*What you have to do:* Each line below must be reproduced exactly, though the pictures are to be dropped.

*Information provided:*
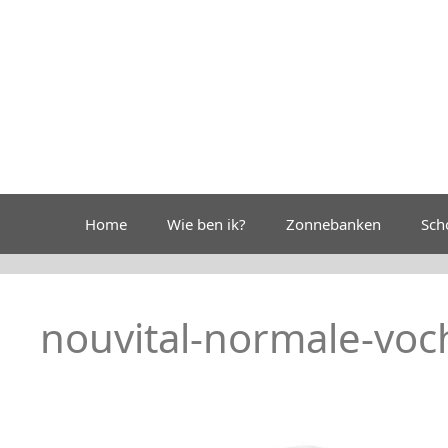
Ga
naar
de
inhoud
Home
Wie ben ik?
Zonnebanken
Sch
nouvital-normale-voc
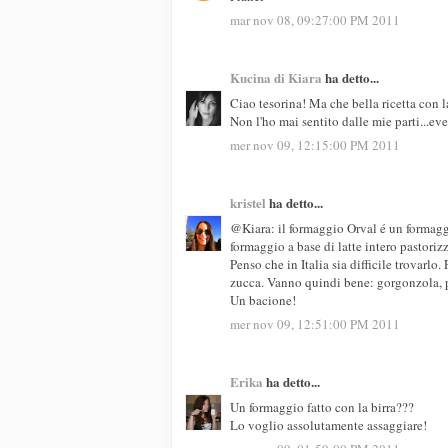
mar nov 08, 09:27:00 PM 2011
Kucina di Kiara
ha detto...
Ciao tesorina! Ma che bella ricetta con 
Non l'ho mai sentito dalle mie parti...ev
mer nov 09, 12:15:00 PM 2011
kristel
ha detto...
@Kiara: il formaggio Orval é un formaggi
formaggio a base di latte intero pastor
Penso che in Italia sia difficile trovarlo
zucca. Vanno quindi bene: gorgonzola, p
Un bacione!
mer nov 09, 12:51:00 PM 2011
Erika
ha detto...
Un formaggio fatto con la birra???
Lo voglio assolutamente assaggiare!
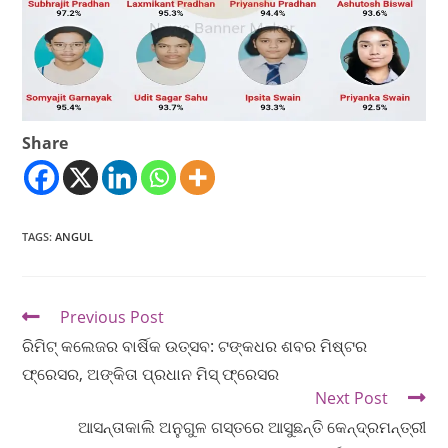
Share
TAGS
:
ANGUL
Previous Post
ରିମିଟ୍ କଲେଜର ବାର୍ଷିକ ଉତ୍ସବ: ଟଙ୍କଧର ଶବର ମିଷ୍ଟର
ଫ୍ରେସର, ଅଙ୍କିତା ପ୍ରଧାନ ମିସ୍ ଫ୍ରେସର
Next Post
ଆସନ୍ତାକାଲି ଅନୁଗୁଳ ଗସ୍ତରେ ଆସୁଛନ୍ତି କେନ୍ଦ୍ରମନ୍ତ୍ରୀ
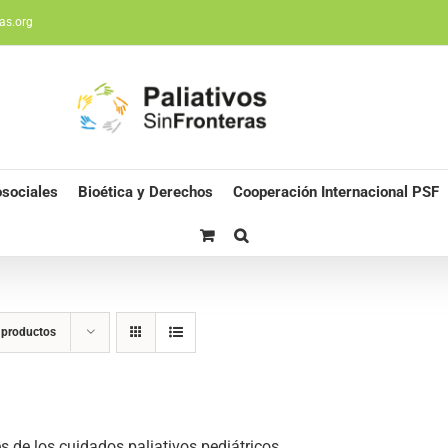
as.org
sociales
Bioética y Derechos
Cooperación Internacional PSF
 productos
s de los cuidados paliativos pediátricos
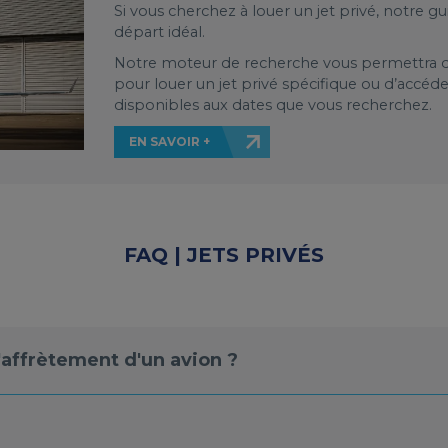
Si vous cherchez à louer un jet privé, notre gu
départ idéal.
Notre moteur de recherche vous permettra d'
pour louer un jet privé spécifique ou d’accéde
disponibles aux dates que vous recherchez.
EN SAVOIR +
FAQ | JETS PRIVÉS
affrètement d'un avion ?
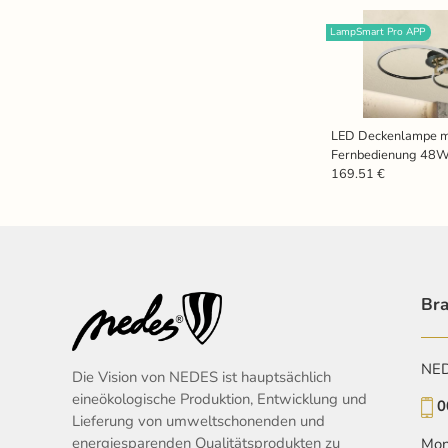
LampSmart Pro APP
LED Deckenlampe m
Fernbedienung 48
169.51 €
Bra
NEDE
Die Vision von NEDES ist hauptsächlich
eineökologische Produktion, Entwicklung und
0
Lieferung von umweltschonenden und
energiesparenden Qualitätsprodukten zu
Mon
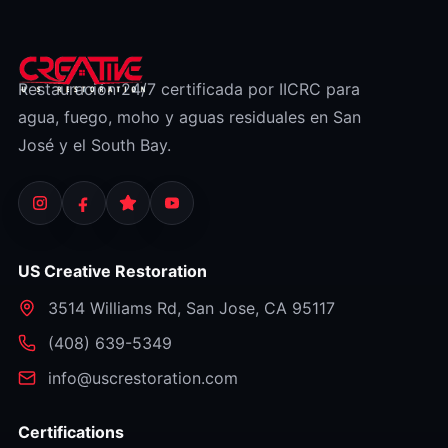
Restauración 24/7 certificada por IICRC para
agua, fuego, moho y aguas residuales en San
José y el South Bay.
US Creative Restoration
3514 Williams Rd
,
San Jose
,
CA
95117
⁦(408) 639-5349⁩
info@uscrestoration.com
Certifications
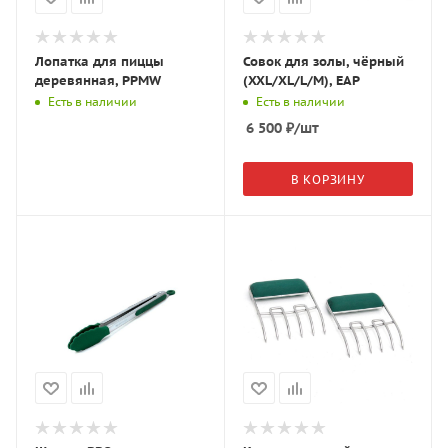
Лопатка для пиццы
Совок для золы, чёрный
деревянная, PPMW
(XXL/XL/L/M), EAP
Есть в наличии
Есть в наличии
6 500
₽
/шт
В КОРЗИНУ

*Result:*
Ga
naar
de
inhoud
Home
Wie ben ik?
Zonnebanken
Sch
nouvital-normale-voc
mar nov 08, 09:27:00 PM 2011
Kucina di Kiara
ha detto...
Ciao tesorina! Ma che bella ricetta con 
Non l'ho mai sentito dalle mie parti...ev
mer nov 09, 12:15:00 PM 2011
kristel
ha detto...
@Kiara: il formaggio Orval é un formaggi
formaggio a base di latte intero pastor
Penso che in Italia sia difficile trovarlo
zucca. Vanno quindi bene: gorgonzola, p
Un bacione!
mer nov 09, 12:51:00 PM 2011
Erika
ha detto...
Un formaggio fatto con la birra???
Lo voglio assolutamente assaggiare!
Share
TAGS
:
ANGUL
Previous Post
ରିମିଟ୍ କଲେଜର ବାର୍ଷିକ ଉତ୍ସବ: ଟଙ୍କଧର ଶବର ମିଷ୍ଟର
ଫ୍ରେସର, ଅଙ୍କିତା ପ୍ରଧାନ ମିସ୍ ଫ୍ରେସର
Next Post
ଆସନ୍ତାକାଲି ଅନୁଗୁଳ ଗସ୍ତରେ ଆସୁଛନ୍ତି କେନ୍ଦ୍ରମନ୍ତ୍ରୀ
as.org
sociales
Bioética y Derechos
Cooperación Internacional PSF
 productos
s de los cuidados paliativos pediátricos
Si vous cherchez à louer un jet privé, notre gu
départ idéal.
Notre moteur de recherche vous permettra d'
pour louer un jet privé spécifique ou d’accéde
disponibles aux dates que vous recherchez.
EN SAVOIR +
FAQ | JETS PRIVÉS
affrètement d'un avion ?
LampSmart Pro APP
LED Deckenlampe m
Fernbedienung 48
169.51 €
Bra
NEDE
Die Vision von NEDES ist hauptsächlich
eineökologische Produktion, Entwicklung und
0
Lieferung von umweltschonenden und
energiesparenden Qualitätsprodukten zu
Mon
Restauración 24/7 certificada por IICRC para
agua, fuego, moho y aguas residuales en San
José y el South Bay.
US Creative Restoration
3514 Williams Rd
,
San Jose
,
CA
95117
⁦(408) 639-5349⁩
info@uscrestoration.com
Certifications
Лопатка для пиццы
Совок для золы, чёрный
деревянная, PPMW
(XXL/XL/L/M), EAP
Есть в наличии
Есть в наличии
6 500
₽
/шт
В КОРЗИНУ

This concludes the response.